> [YOUR ASSIGNMENT]: If a line in the records below contains the word "that", copy it out.

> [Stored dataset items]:
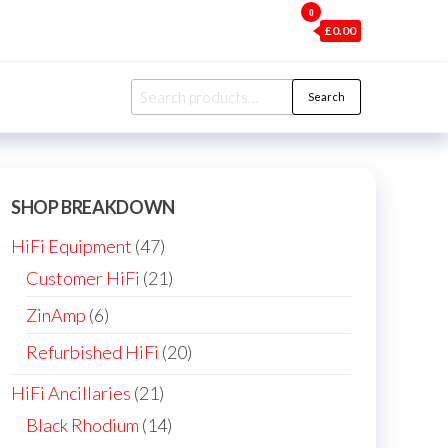
0
£0.00
Search
Search
for:
SHOP BREAKDOWN
47
HiFi Equipment
47
products
21
Customer HiFi
21
products
6
ZinAmp
6
products
20
Refurbished HiFi
20
products
21
HiFi Ancillaries
21
products
14
Black Rhodium
14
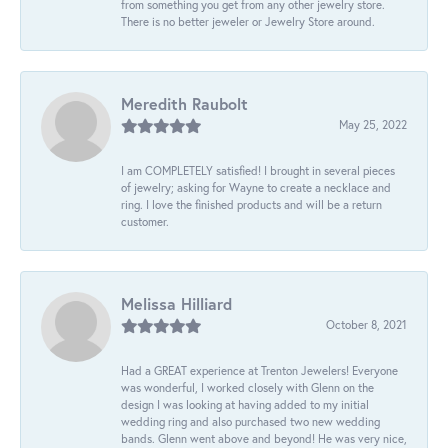
from something you get from any other jewelry store.
There is no better jeweler or Jewelry Store around.
Meredith Raubolt
May 25, 2022
I am COMPLETELY satisfied! I brought in several pieces
of jewelry; asking for Wayne to create a necklace and
ring. I love the finished products and will be a return
customer.
Melissa Hilliard
October 8, 2021
Had a GREAT experience at Trenton Jewelers! Everyone
was wonderful, I worked closely with Glenn on the
design I was looking at having added to my initial
wedding ring and also purchased two new wedding
bands. Glenn went above and beyond! He was very nice,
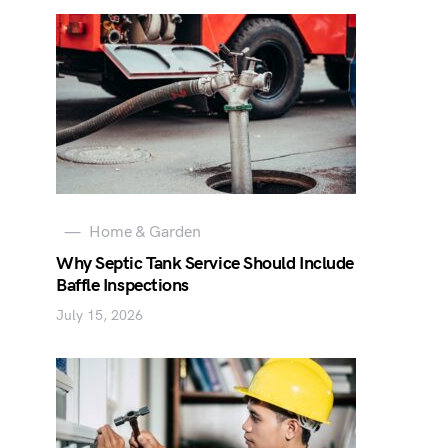
Home & Garden
Why Septic Tank Service Should Include
Baffle Inspections
July 15, 2026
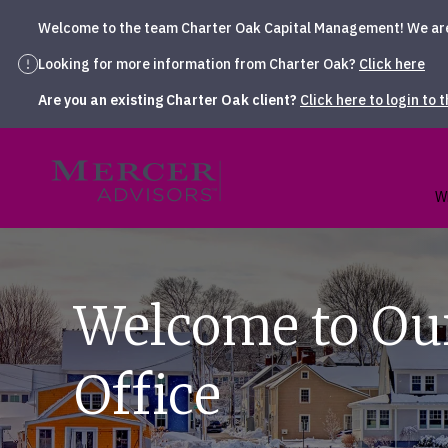
Welcome to the team Charter Oak Capital Management! We are t
Looking for more information from Charter Oak?
Click here
Are you an existing Charter Oak client?
Click here to login to 
Skip
to
Mercer Advisors
content
W
Welcome to Ou
Office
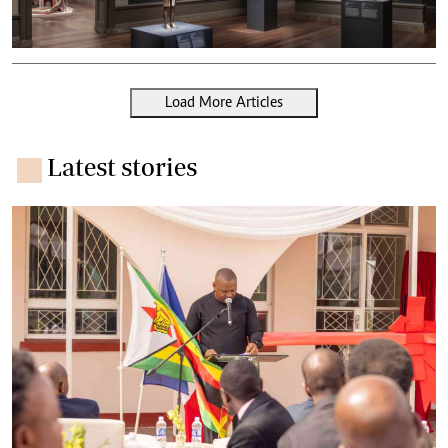
Load More Articles
Latest stories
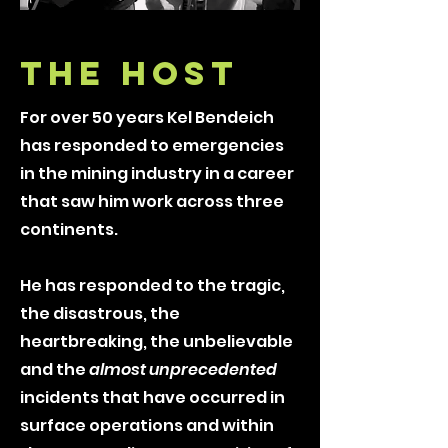
THE HOST
For over 50 years Kel Bendeich
has responded to emergencies
in the mining industry in a career
that saw him work across three
continents.
He has responded to the tragic,
the disastrous, the
heartbreaking, the unbelievable
and the
almost unprecedented
incidents that have occurred in
surface operations and within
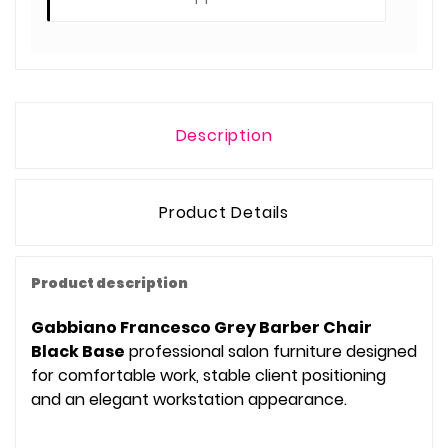
Description
Product Details
Product description
Gabbiano Francesco Grey Barber Chair
Black Base
professional salon furniture designed
for comfortable work, stable client positioning
and an elegant workstation appearance.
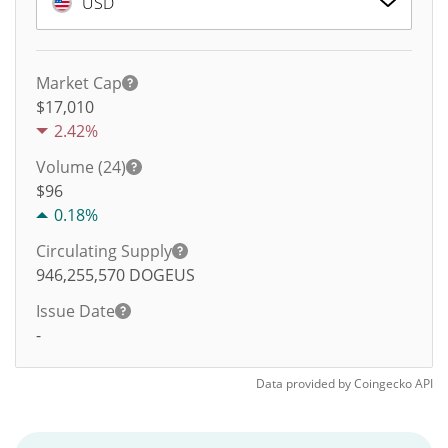
USD
Market Cap
$17,010
2.42%
Volume (24)
$
96
0.18%
Circulating Supply
946,255,570
DOGEUS
Issue Date
-
Data provided by
Coingecko
API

> [SOLUTION TO THIS TASK]:
that saw him work across three
incidents that have occurred in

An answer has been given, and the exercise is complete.